• INSTRUCTIONS FOR THE TASK:
Would you print the entire listing exactly, leaving nothing out?

═════ RECORDS FOR THE EXERCISE

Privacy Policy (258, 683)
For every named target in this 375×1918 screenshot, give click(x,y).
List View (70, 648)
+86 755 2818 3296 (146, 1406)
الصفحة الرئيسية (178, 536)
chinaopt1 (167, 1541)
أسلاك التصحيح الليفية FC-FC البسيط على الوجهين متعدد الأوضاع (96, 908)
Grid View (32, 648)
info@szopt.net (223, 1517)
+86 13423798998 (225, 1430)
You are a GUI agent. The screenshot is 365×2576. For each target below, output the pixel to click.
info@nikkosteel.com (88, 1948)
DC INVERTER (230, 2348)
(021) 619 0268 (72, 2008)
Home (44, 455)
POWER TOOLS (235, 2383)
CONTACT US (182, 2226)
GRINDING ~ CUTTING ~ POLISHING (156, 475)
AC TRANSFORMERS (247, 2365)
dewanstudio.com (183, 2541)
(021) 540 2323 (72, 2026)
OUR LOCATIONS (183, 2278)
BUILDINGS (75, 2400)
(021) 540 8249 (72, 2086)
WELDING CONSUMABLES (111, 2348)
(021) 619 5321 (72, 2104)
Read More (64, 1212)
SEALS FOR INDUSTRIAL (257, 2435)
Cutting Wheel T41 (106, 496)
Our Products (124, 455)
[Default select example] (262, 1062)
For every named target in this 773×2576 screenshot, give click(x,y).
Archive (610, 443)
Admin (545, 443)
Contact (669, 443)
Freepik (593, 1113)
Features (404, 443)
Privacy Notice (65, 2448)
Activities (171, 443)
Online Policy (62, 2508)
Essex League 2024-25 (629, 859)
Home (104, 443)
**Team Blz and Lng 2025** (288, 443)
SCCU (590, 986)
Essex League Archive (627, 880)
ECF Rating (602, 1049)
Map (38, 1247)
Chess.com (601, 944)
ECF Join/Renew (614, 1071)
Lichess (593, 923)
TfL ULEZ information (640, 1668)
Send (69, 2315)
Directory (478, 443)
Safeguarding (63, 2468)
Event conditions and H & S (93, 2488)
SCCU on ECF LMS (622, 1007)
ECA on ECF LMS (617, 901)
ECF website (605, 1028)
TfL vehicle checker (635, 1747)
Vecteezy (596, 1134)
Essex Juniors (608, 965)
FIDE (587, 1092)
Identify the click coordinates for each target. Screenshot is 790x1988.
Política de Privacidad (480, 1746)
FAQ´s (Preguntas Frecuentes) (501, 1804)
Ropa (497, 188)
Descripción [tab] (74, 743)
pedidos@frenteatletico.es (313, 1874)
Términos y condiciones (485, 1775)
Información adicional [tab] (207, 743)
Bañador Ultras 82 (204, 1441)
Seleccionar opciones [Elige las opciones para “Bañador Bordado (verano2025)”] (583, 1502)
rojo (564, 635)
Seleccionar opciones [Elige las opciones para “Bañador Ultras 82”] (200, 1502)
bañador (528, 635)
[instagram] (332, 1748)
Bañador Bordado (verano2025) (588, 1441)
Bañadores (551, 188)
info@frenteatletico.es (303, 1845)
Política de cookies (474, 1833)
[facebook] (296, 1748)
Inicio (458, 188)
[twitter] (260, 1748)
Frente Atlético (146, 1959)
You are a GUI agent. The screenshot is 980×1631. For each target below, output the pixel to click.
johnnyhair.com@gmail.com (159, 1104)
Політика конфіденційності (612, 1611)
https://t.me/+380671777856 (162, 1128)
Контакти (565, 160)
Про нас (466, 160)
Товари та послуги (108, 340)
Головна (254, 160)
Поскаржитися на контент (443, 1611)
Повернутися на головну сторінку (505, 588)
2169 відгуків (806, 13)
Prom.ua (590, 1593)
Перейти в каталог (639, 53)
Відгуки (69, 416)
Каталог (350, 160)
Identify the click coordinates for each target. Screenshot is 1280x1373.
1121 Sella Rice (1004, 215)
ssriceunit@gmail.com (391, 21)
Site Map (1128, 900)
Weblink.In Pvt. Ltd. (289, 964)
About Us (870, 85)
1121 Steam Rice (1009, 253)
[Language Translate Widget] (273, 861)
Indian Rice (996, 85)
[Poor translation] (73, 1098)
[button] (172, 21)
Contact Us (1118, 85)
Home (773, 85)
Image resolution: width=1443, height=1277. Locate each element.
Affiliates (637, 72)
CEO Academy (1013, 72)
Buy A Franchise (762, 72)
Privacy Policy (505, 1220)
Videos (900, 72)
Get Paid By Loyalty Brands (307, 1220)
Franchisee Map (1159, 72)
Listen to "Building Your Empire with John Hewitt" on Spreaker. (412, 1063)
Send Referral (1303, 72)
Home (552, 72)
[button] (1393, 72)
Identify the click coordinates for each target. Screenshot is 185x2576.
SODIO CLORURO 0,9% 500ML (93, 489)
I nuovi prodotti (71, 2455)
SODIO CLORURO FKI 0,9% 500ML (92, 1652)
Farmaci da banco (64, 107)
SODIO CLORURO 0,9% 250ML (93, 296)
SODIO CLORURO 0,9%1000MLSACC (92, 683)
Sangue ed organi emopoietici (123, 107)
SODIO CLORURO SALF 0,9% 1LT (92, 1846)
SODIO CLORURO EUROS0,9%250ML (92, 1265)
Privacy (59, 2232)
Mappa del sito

══════════

• ANSWER TO THIS PROBLEM:
Privacy Policy (258, 683)
For every named target in this 375×1918 screenshot, give click(x,y).
List View (70, 648)
+86 755 2818 3296 (146, 1406)
الصفحة الرئيسية (178, 536)
chinaopt1 (167, 1541)
أسلاك التصحيح الليفية FC-FC البسيط على الوجهين متعدد الأوضاع (96, 908)
Grid View (32, 648)
info@szopt.net (223, 1517)
+86 13423798998 (225, 1430)
You are a GUI agent. The screenshot is 365×2576. For each target below, output the pixel to click.
info@nikkosteel.com (88, 1948)
DC INVERTER (230, 2348)
(021) 619 0268 (72, 2008)
Home (44, 455)
POWER TOOLS (235, 2383)
CONTACT US (182, 2226)
GRINDING ~ CUTTING ~ POLISHING (156, 475)
AC TRANSFORMERS (247, 2365)
dewanstudio.com (183, 2541)
(021) 540 2323 (72, 2026)
OUR LOCATIONS (183, 2278)
BUILDINGS (75, 2400)
(021) 540 8249 (72, 2086)
WELDING CONSUMABLES (111, 2348)
(021) 619 5321 (72, 2104)
Read More (64, 1212)
SEALS FOR INDUSTRIAL (257, 2435)
Cutting Wheel T41 (106, 496)
Our Products (124, 455)
[Default select example] (262, 1062)
For every named target in this 773×2576 screenshot, give click(x,y).
Archive (610, 443)
Admin (545, 443)
Contact (669, 443)
Freepik (593, 1113)
Features (404, 443)
Privacy Notice (65, 2448)
Activities (171, 443)
Online Policy (62, 2508)
Essex League 2024-25 (629, 859)
Home (104, 443)
**Team Blz and Lng 2025** (288, 443)
SCCU (590, 986)
Essex League Archive (627, 880)
ECF Rating (602, 1049)
Map (38, 1247)
Chess.com (601, 944)
ECF Join/Renew (614, 1071)
Lichess (593, 923)
TfL ULEZ information (640, 1668)
Send (69, 2315)
Directory (478, 443)
Safeguarding (63, 2468)
Event conditions and H & S (93, 2488)
SCCU on ECF LMS (622, 1007)
ECA on ECF LMS (617, 901)
ECF website (605, 1028)
TfL vehicle checker (635, 1747)
Vecteezy (596, 1134)
Essex Juniors (608, 965)
FIDE (587, 1092)
Identify the click coordinates for each target. Screenshot is 790x1988.
Política de Privacidad (480, 1746)
FAQ´s (Preguntas Frecuentes) (501, 1804)
Ropa (497, 188)
Descripción [tab] (74, 743)
pedidos@frenteatletico.es (313, 1874)
Términos y condiciones (485, 1775)
Información adicional [tab] (207, 743)
Bañador Ultras 82 (204, 1441)
Seleccionar opciones [Elige las opciones para “Bañador Bordado (verano2025)”] (583, 1502)
rojo (564, 635)
Seleccionar opciones [Elige las opciones para “Bañador Ultras 82”] (200, 1502)
bañador (528, 635)
[instagram] (332, 1748)
Bañador Bordado (verano2025) (588, 1441)
Bañadores (551, 188)
info@frenteatletico.es (303, 1845)
Política de cookies (474, 1833)
[facebook] (296, 1748)
Inicio (458, 188)
[twitter] (260, 1748)
Frente Atlético (146, 1959)
You are a GUI agent. The screenshot is 980×1631. For each target below, output the pixel to click.
johnnyhair.com@gmail.com (159, 1104)
Політика конфіденційності (612, 1611)
https://t.me/+380671777856 (162, 1128)
Контакти (565, 160)
Про нас (466, 160)
Товари та послуги (108, 340)
Головна (254, 160)
Поскаржитися на контент (443, 1611)
Повернутися на головну сторінку (505, 588)
2169 відгуків (806, 13)
Prom.ua (590, 1593)
Перейти в каталог (639, 53)
Відгуки (69, 416)
Каталог (350, 160)
Identify the click coordinates for each target. Screenshot is 1280x1373.
1121 Sella Rice (1004, 215)
ssriceunit@gmail.com (391, 21)
Site Map (1128, 900)
Weblink.In Pvt. Ltd. (289, 964)
About Us (870, 85)
1121 Steam Rice (1009, 253)
[Language Translate Widget] (273, 861)
Indian Rice (996, 85)
[Poor translation] (73, 1098)
[button] (172, 21)
Contact Us (1118, 85)
Home (773, 85)
Image resolution: width=1443, height=1277. Locate each element.
Affiliates (637, 72)
CEO Academy (1013, 72)
Buy A Franchise (762, 72)
Privacy Policy (505, 1220)
Videos (900, 72)
Get Paid By Loyalty Brands (307, 1220)
Franchisee Map (1159, 72)
Listen to "Building Your Empire with John Hewitt" on Spreaker. (412, 1063)
Send Referral (1303, 72)
Home (552, 72)
[button] (1393, 72)
Identify the click coordinates for each target. Screenshot is 185x2576.
SODIO CLORURO 0,9% 500ML (93, 489)
I nuovi prodotti (71, 2455)
SODIO CLORURO FKI 0,9% 500ML (92, 1652)
Farmaci da banco (64, 107)
SODIO CLORURO 0,9% 250ML (93, 296)
SODIO CLORURO 0,9%1000MLSACC (92, 683)
Sangue ed organi emopoietici (123, 107)
SODIO CLORURO SALF 0,9% 1LT (92, 1846)
SODIO CLORURO EUROS0,9%250ML (92, 1265)
Privacy (59, 2232)
Mappa del sito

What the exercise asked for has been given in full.